- [WORK ORDER]:
Every line below needs to be printed again exactly, without any of its pictures.

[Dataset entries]
- Opening Delimiter -

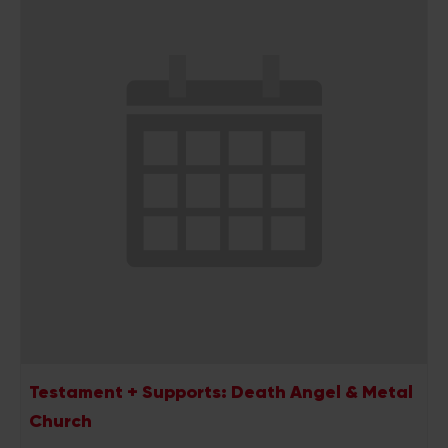
Testament + Supports: Death Angel & Metal
Church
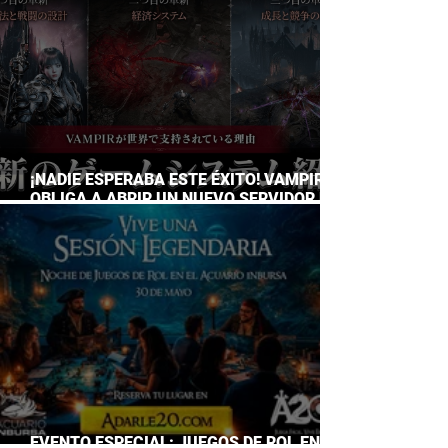
¡NADIE ESPERABA ESTE ÉXITO! VAMPIR
OBLIGA A ABRIR UN NUEVO SERVIDOR EN
JAPÓN A SOLO DOS DÍAS DE SU
LANZAMIENTO
EVENTO ESPECIAL: JUEGOS DE ROL EN EL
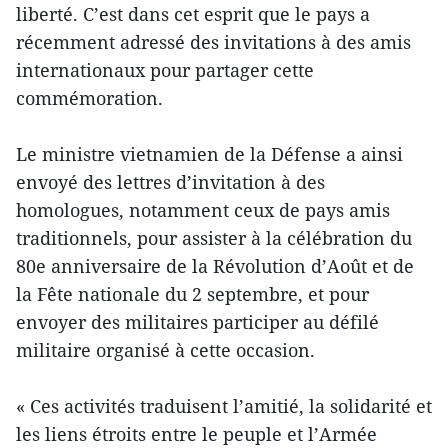
liberté. C’est dans cet esprit que le pays a
récemment adressé des invitations à des amis
internationaux pour partager cette
commémoration.
Le ministre vietnamien de la Défense a ainsi
envoyé des lettres d’invitation à des
homologues, notamment ceux de pays amis
traditionnels, pour assister à la célébration du
80e anniversaire de la Révolution d’Août et de
la Fête nationale du 2 septembre, et pour
envoyer des militaires participer au défilé
militaire organisé à cette occasion.
« Ces activités traduisent l’amitié, la solidarité et
les liens étroits entre le peuple et l’Armée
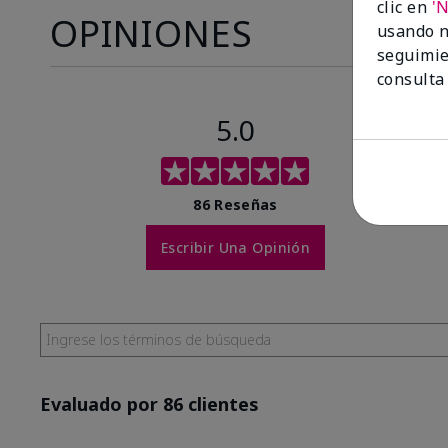
clic en
'
OPINIONES
usando n
seguimie
consulta
5.0
86 Reseñas
Escribir Una Opinión
Evaluado por 86 clientes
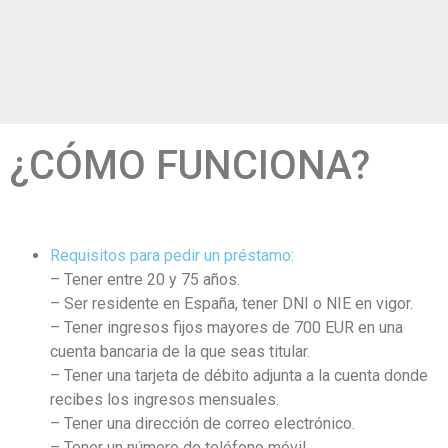
¿CÓMO FUNCIONA?
Requisitos para pedir un préstamo:
– Tener entre 20 y 75 años.
– Ser residente en España, tener DNI o NIE en vigor.
– Tener ingresos fijos mayores de 700 EUR en una
cuenta bancaria de la que seas titular.
– Tener una tarjeta de débito adjunta a la cuenta donde
recibes los ingresos mensuales.
– Tener una dirección de correo electrónico.
– Tener un número de teléfono móvil.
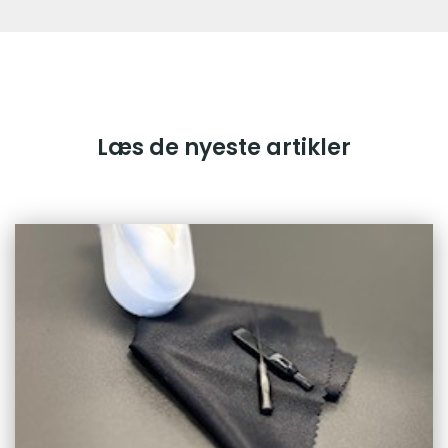
Læs de nyeste artikler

- Closing Delimiter -

- [REPLY]:
Testament + Supports: Death Angel & Metal
Church
¡NADIE ESPERABA ESTE ÉXITO! VAMPIR
OBLIGA A ABRIR UN NUEVO SERVIDOR EN
JAPÓN A SOLO DOS DÍAS DE SU
LANZAMIENTO
EVENTO ESPECIAL: JUEGOS DE ROL EN EL
liberté. C’est dans cet esprit que le pays a
récemment adressé des invitations à des amis
internationaux pour partager cette
commémoration.
Le ministre vietnamien de la Défense a ainsi
envoyé des lettres d’invitation à des
homologues, notamment ceux de pays amis
traditionnels, pour assister à la célébration du
80e anniversaire de la Révolution d’Août et de
la Fête nationale du 2 septembre, et pour
envoyer des militaires participer au défilé
militaire organisé à cette occasion.
« Ces activités traduisent l’amitié, la solidarité et
les liens étroits entre le peuple et l’Armée
clic en
'
OPINIONES
usando n
seguimie
consulta
5.0
86 Reseñas
Escribir Una Opinión
Evaluado por 86 clientes
¿CÓMO FUNCIONA?
Requisitos para pedir un préstamo:
– Tener entre 20 y 75 años.
– Ser residente en España, tener DNI o NIE en vigor.
– Tener ingresos fijos mayores de 700 EUR en una
cuenta bancaria de la que seas titular.
– Tener una tarjeta de débito adjunta a la cuenta donde
recibes los ingresos mensuales.
– Tener una dirección de correo electrónico.
– Tener un número de teléfono móvil.
Læs de nyeste artikler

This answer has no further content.